EXERCISE |
The answer is all of the data repeated exactly, with each picture omitted.

[Dataset entries]

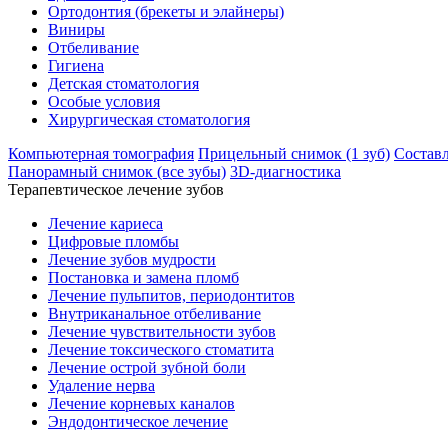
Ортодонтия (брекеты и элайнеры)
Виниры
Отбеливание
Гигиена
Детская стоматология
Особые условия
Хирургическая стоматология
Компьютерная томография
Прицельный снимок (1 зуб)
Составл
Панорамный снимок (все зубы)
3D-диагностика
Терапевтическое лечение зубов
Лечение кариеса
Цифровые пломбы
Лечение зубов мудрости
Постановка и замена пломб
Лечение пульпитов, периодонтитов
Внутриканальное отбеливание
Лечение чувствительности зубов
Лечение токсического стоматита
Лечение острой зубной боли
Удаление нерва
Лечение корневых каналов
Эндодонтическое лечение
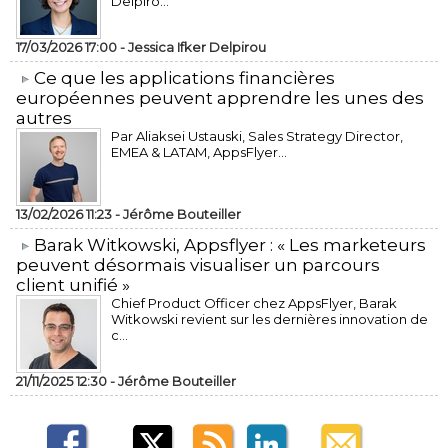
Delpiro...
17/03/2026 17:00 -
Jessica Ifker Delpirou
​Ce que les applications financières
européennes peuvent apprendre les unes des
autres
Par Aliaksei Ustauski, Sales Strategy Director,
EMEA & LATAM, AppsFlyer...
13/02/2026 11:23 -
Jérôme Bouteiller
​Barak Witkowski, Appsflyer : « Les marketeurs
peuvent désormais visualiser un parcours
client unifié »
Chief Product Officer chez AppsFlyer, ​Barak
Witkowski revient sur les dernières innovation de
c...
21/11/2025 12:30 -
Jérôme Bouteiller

EXERCISE SOLUTION |
Ортодонтия (брекеты и элайнеры)
Виниры
Отбеливание
Гигиена
Детская стоматология
Особые условия
Хирургическая стоматология
Компьютерная томография
Прицельный снимок (1 зуб)
Составл
Панорамный снимок (все зубы)
3D-диагностика
Терапевтическое лечение зубов
Лечение кариеса
Цифровые пломбы
Лечение зубов мудрости
Постановка и замена пломб
Лечение пульпитов, периодонтитов
Внутриканальное отбеливание
Лечение чувствительности зубов
Лечение токсического стоматита
Лечение острой зубной боли
Удаление нерва
Лечение корневых каналов
Эндодонтическое лечение
Delpiro...
17/03/2026 17:00 -
Jessica Ifker Delpirou
​Ce que les applications financières
européennes peuvent apprendre les unes des
autres
Par Aliaksei Ustauski, Sales Strategy Director,
EMEA & LATAM, AppsFlyer...
13/02/2026 11:23 -
Jérôme Bouteiller
​Barak Witkowski, Appsflyer : « Les marketeurs
peuvent désormais visualiser un parcours
client unifié »
Chief Product Officer chez AppsFlyer, ​Barak
Witkowski revient sur les dernières innovation de
c...
21/11/2025 12:30 -
Jérôme Bouteiller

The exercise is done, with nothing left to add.